WHAT IS EXPECTED: Please print nothing but the lines from the one with "Annotate this image: element" to the last line of the records below, and omit pictures.

Stored records:
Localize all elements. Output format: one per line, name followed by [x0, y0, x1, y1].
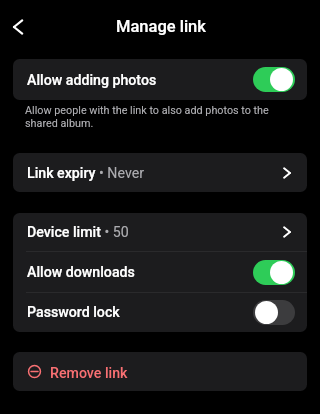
button[interactable]: Remove link	[13, 352, 307, 391]
staticText: Allow downloads	[27, 264, 135, 281]
staticText: Device limit • 50	[27, 224, 129, 241]
button[interactable]: Allow downloads	[253, 260, 295, 285]
button[interactable]: Allow adding photos	[13, 59, 307, 100]
button[interactable]: Back	[0, 6, 40, 46]
button[interactable]: Password lock	[13, 293, 307, 332]
button[interactable]: Allow downloads	[13, 252, 307, 292]
button[interactable]: Device limit • 50	[13, 213, 307, 251]
staticText: Password lock	[27, 304, 120, 321]
staticText: Manage link	[116, 17, 206, 36]
button[interactable]: Link expiry • Never	[13, 153, 307, 192]
button[interactable]: Password lock	[253, 300, 295, 325]
button[interactable]: Allow adding photos	[253, 67, 295, 92]
staticText: Allow people with the link to also add p…	[25, 104, 290, 130]
staticText: Allow adding photos	[27, 72, 157, 89]
staticText: Link expiry • Never	[27, 165, 145, 182]
staticText: Remove link	[50, 365, 128, 382]
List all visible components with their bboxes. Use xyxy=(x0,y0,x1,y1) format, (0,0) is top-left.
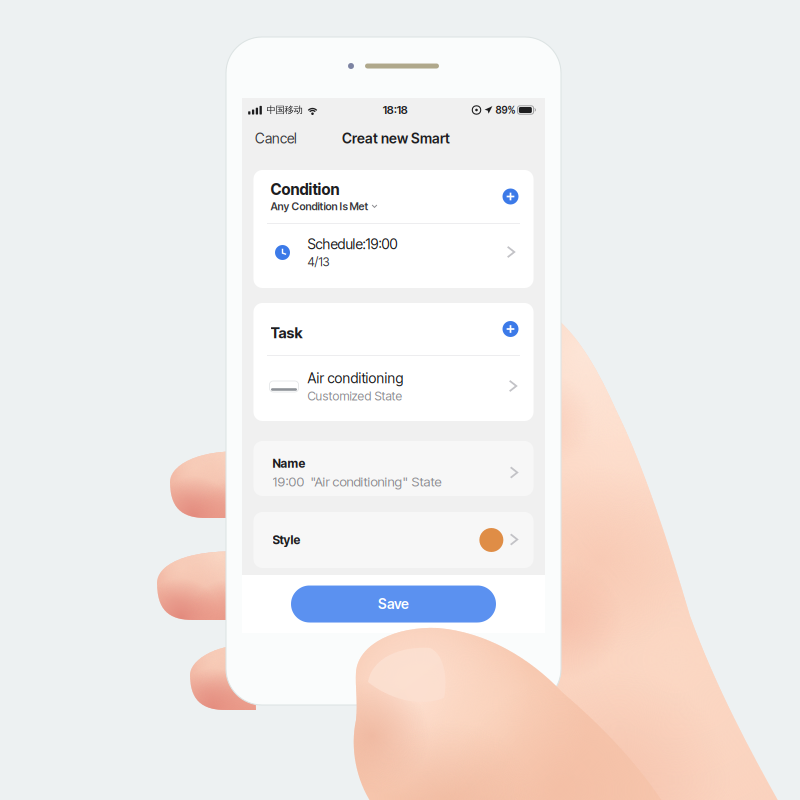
staticText: 4/13 xyxy=(308,255,330,269)
staticText: Condition xyxy=(270,180,340,199)
staticText: Save xyxy=(378,596,409,612)
button[interactable]: Air conditioning xyxy=(254,356,534,421)
button[interactable]: Add xyxy=(498,184,524,210)
staticText: 19:00 "Air conditioning" State xyxy=(272,474,442,490)
staticText: Schedule:19:00 xyxy=(308,236,398,253)
staticText: Name xyxy=(272,456,306,471)
staticText: 18:18 xyxy=(383,103,408,117)
staticText: Air conditioning xyxy=(308,370,404,386)
staticText: 89% xyxy=(496,104,516,116)
staticText: Task xyxy=(270,324,302,342)
button[interactable]: Cancel xyxy=(242,121,310,156)
staticText: Customized State xyxy=(308,388,402,403)
button[interactable]: Schedule:19:00 xyxy=(254,224,534,288)
button[interactable]: Add xyxy=(498,316,524,342)
staticText: 中国移动 xyxy=(266,104,302,116)
staticText: Style xyxy=(272,533,300,547)
button[interactable]: Name xyxy=(254,441,534,496)
staticText: Creat new Smart xyxy=(342,130,450,147)
staticText: Cancel xyxy=(255,130,297,147)
button[interactable]: Style xyxy=(254,512,534,568)
button[interactable]: Save xyxy=(242,575,545,633)
staticText: Any Condition Is Met xyxy=(270,200,368,213)
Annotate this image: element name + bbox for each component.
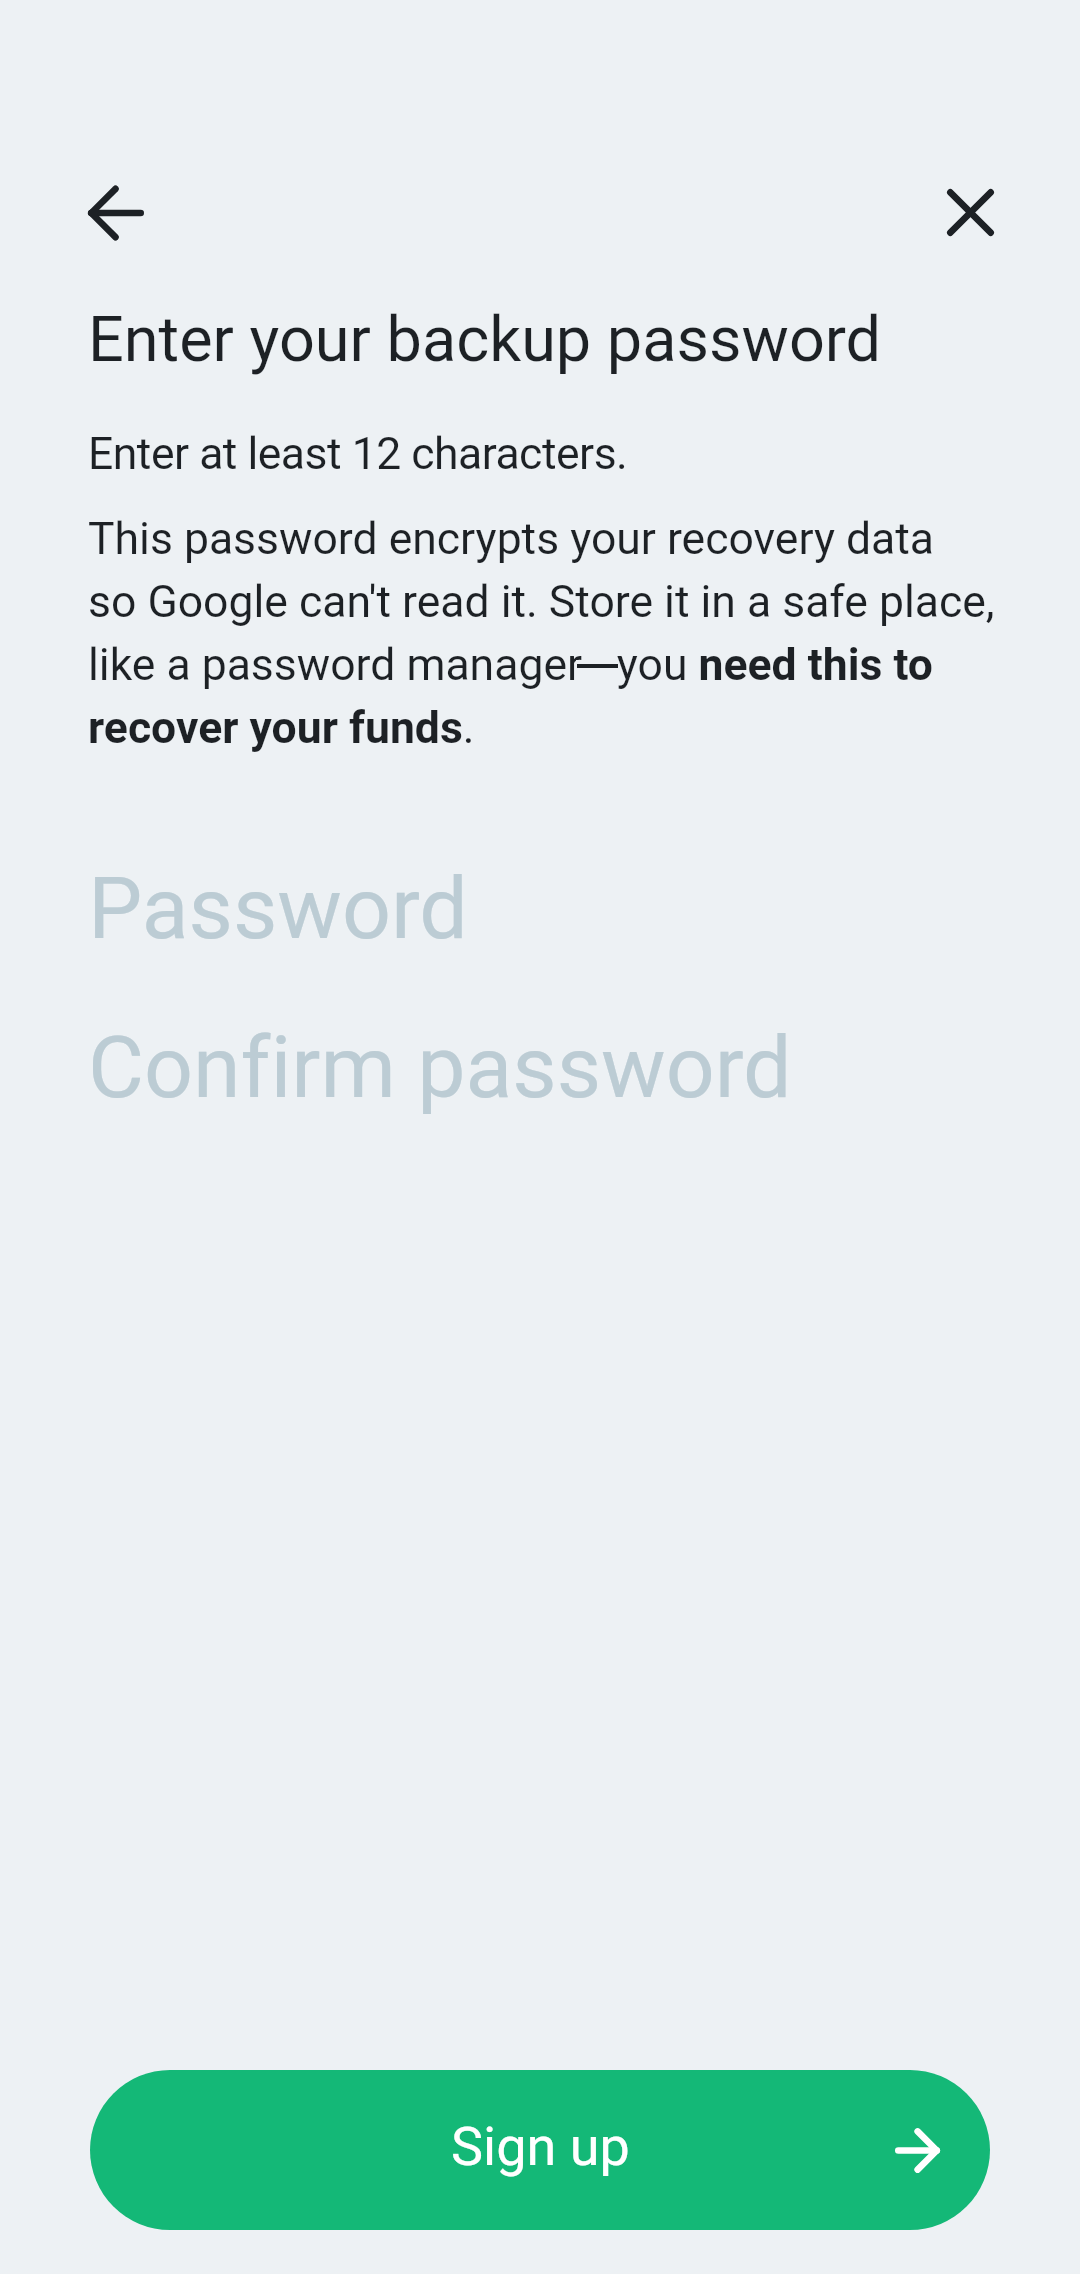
staticText: Password: [88, 858, 468, 959]
staticText: Enter your backup password: [88, 303, 882, 377]
button[interactable]: Sign up: [90, 2070, 990, 2230]
staticText: Conf‌irm password: [88, 1017, 792, 1118]
button[interactable]: Password: [0, 844, 1080, 972]
button[interactable]: Conf‌irm password: [0, 1003, 1080, 1131]
staticText: Enter at least 12 characters.: [88, 428, 628, 480]
staticText: This password encrypts your recovery dat…: [88, 513, 995, 754]
button[interactable]: Back: [62, 159, 169, 266]
staticText: Sign up: [451, 2115, 630, 2178]
button[interactable]: Close: [917, 159, 1024, 266]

TASK RESPONSE:
Annotate this image: element name + bbox for each component.
staticText: Password: [88, 858, 468, 959]
staticText: Enter your backup password: [88, 303, 882, 377]
button[interactable]: Sign up: [90, 2070, 990, 2230]
staticText: Conf‌irm password: [88, 1017, 792, 1118]
button[interactable]: Password: [0, 844, 1080, 972]
button[interactable]: Conf‌irm password: [0, 1003, 1080, 1131]
staticText: Enter at least 12 characters.: [88, 428, 628, 480]
staticText: This password encrypts your recovery dat…: [88, 513, 995, 754]
button[interactable]: Back: [62, 159, 169, 266]
staticText: Sign up: [451, 2115, 630, 2178]
button[interactable]: Close: [917, 159, 1024, 266]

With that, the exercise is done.